TIP: Watch out for the 'Deal Of A Lifetime'. When loooking for your online mortgage advice, watch out for the deal that seems too good to be true. If you see that a few web sites are quoting much lower than average, ask: Why so? If you you can never speak to the same individual, or you have to wait 'on hold' for a long time, this speaks badly for the level of service you are likely to get.
Avoid advertisements for online mortgage advice. If you are going to read ads to find a online mortgage advice service, be careful. The 'advice' you get will rarely be independent. More likely you will be talking to a rep. for a mortgage broker.
You may find a lot of lenders offering very low initial rates, but hiding high additional costs within the small print. Ask the broker to explain all additional costs, variable rates and payment conditions, do not only read the small print yourself. If you still have doubts, or if you have a feeling that this particular company is hiding something from you, just go away and continue looking for more believable online mortgage advice.
Make a list of wants versus needs. Most people tell their web site what they want, not what they need. If you cannot afford what you want, you may miss the mortgage you need. By making a list, you'll zero in on the best deal for your budget. Show this list to your online mortgage advice professional.

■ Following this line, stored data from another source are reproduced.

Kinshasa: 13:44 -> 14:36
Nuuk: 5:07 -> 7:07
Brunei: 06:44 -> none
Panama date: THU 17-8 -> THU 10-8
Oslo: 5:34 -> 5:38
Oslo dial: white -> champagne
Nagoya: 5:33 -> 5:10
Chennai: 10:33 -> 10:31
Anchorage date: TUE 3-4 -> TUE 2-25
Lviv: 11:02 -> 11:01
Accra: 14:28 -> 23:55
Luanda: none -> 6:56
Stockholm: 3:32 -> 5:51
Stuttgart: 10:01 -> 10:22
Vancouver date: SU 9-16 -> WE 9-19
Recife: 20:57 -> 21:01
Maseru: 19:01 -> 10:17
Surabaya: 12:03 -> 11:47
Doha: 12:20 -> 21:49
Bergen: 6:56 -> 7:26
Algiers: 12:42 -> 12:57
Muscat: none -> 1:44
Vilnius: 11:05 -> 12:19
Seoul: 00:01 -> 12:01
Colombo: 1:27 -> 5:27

Here's another tip: be wary of internet sites with names like Go4-online-mortgage-advice.co.uk or Your-online-mortgage advice.gb.uk. These sites are often the tertiary site of the real online mortgage broker; they might be a big name in the business, or they might be a few East London geezers chancing their arm in the online mortgage game.

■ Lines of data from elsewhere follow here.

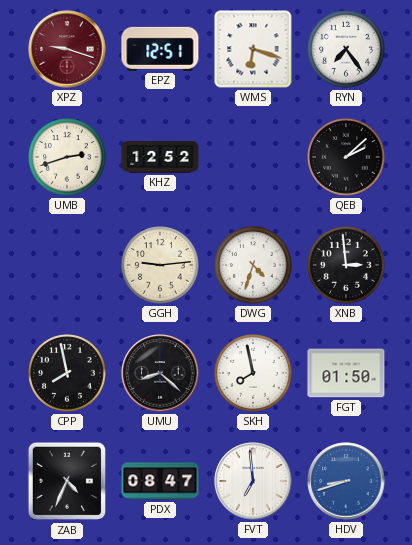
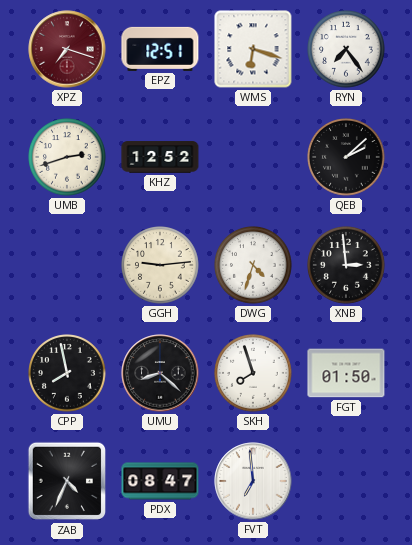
XPZ: 9:18 -> 7:18
SKH: 7:58 -> 7:57
HDV: 8:42 -> none
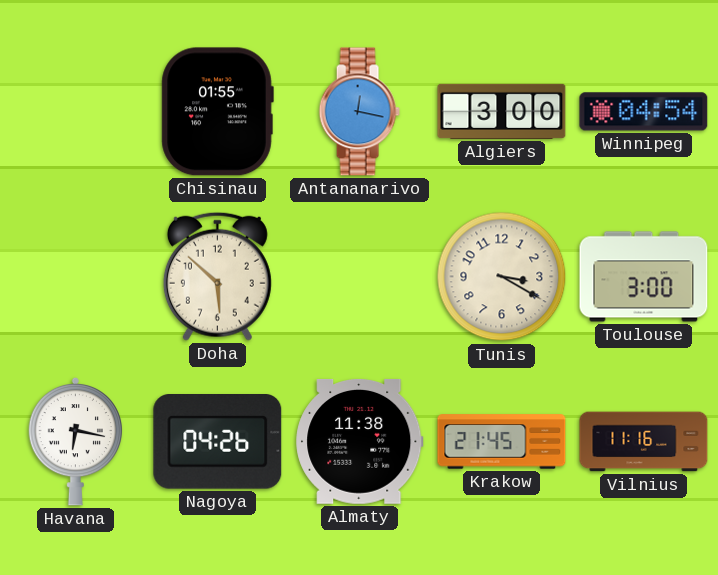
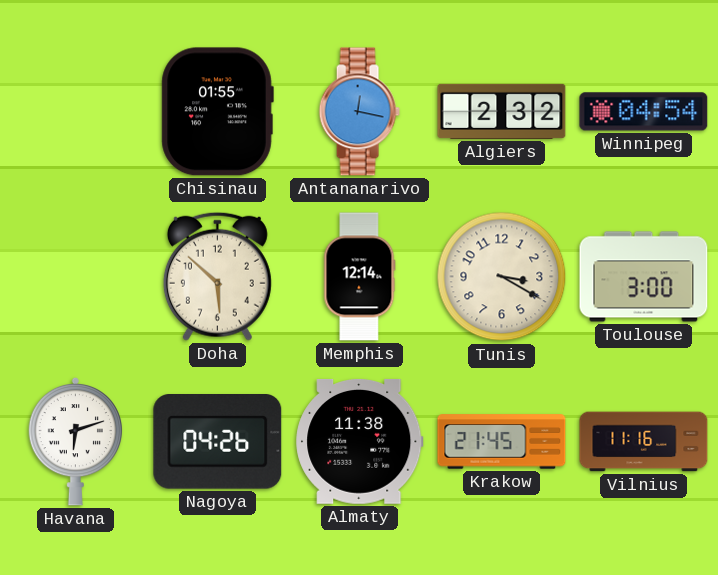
Algiers: 3:00 -> 2:32
Memphis: none -> 12:14
Havana: 6:17 -> 6:12
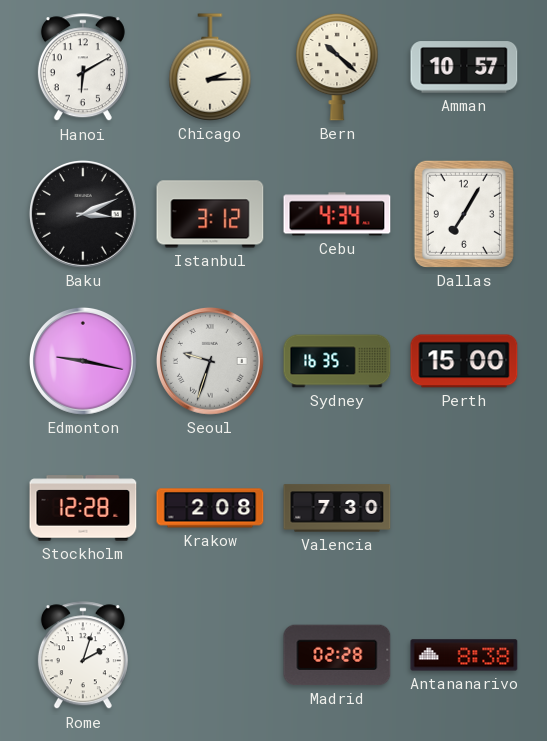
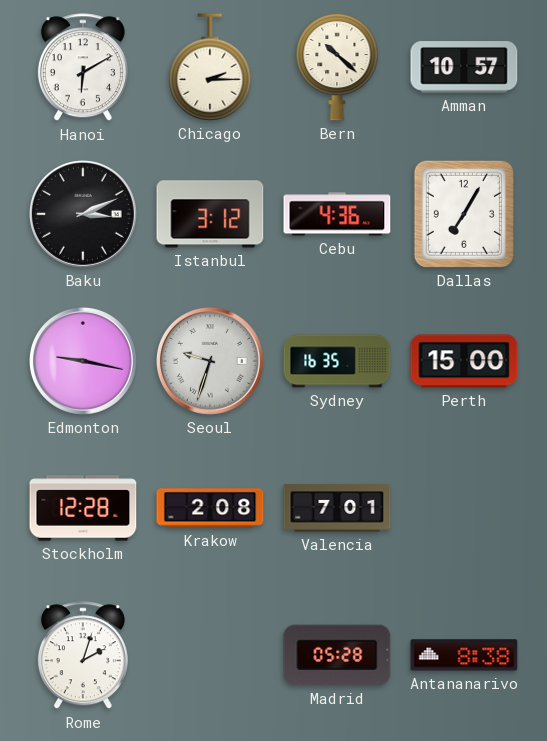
Cebu: 4:34 -> 4:36
Valencia: 7:30 -> 7:01
Madrid: 02:28 -> 05:28
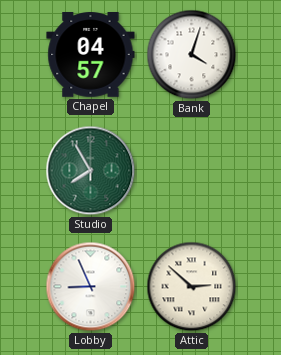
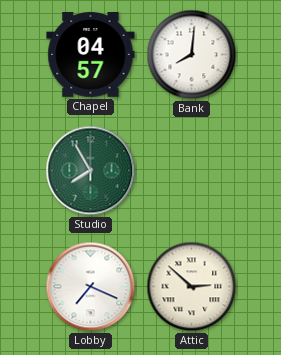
Bank: 4:03 -> 8:01
Lobby: 8:56 -> 7:19
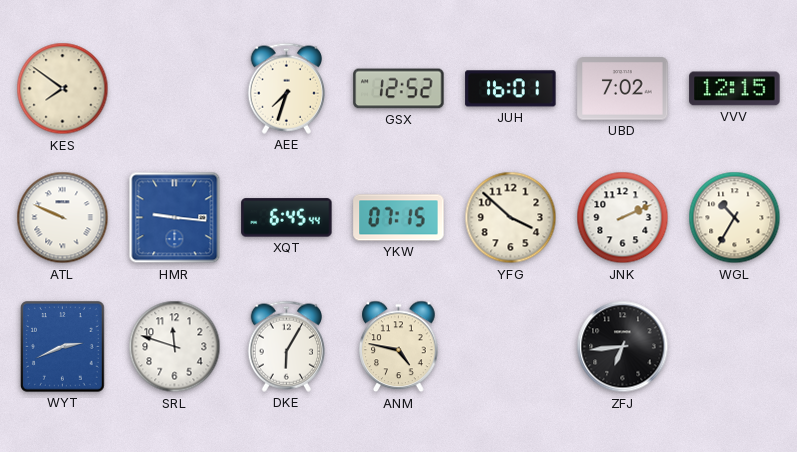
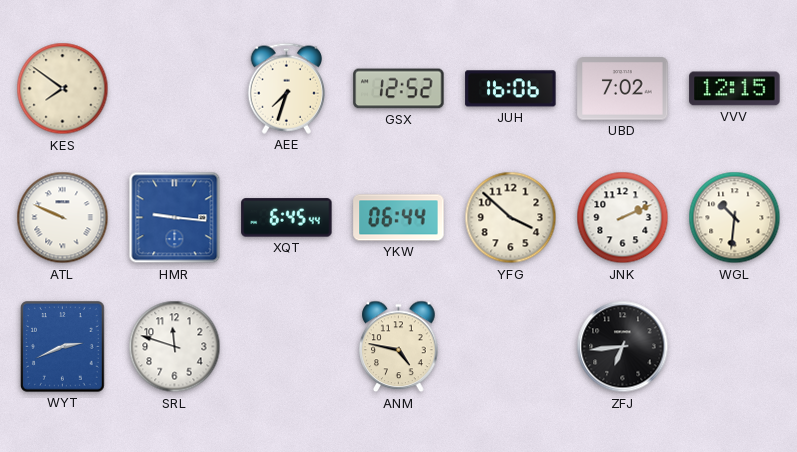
JUH: 16:01 -> 16:06
YKW: 07:15 -> 06:44
WGL: 10:35 -> 10:31
DKE: 6:05 -> none
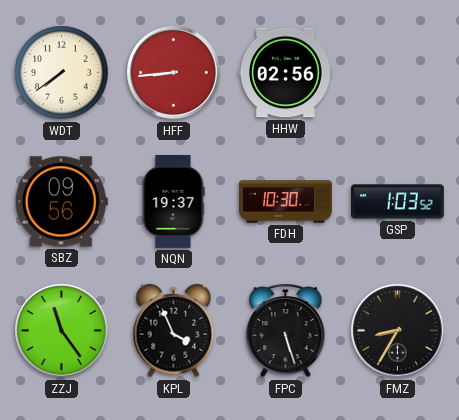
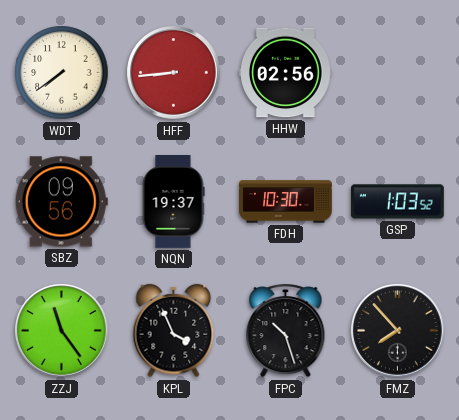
FPC: 5:27 -> 10:27
FMZ: 8:35 -> 7:53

The site may have been set up by a big lender to focus solely on online mortgage advice, and get more internet 'traffic' from people looking for same, or it may just be a 'throwaway' site with no proper support, run by people who sell on your contact information.
Internet sites of this type won't be able to help you with unusual queries. Your information will be flogged on to three or more 'real' online mortgage brokers, with the result your phone will be ringing off the hook for the next two weeks with calls from eager loan officers, flicking through a database, and finding your name.

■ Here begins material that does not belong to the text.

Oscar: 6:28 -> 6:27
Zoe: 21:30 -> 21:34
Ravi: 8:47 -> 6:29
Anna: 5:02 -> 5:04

Get it in writing. Any negotiations need to be in written form. If you do not have a copy in writing then you can consider it non-binding. Do not trust anyone at their word. If a broker is offended you asked for a copy, it could mean they are being less than honest. That's why you should request it.
The best online mortgage advice is easy to find. Just go to one of those sites offering to compare 100, 200, or 2986 different mortgage lenders, UNLESS THEY ARE AN INSUBSTANTIAL, 'TOUT' SITE. You should check they are registerd with the appropriate authority, like the FSA or OFT in the UK, and that the people behind the site are clearly identifiable.
In order to give you their best online mortgage advice, the web site you apply to will need at least your:
- Address (with post code);
- Time at that address;
- Amount you want to borrow;
- Employment (how long in your current job);
- If you have a bank account (and how long you've had it).
Your post code is the key identifier. With that, your credit history can be looked up. If you just want a rough idea of what you can borrow, tell them you don't want them looking up your credit rating.
You may have to get used to the idea of getting cold calls from other web site for weeks or months afterwards. Stop this by telling the initial web site "Please do not sell or pass my personal data on to other companies. Thank you."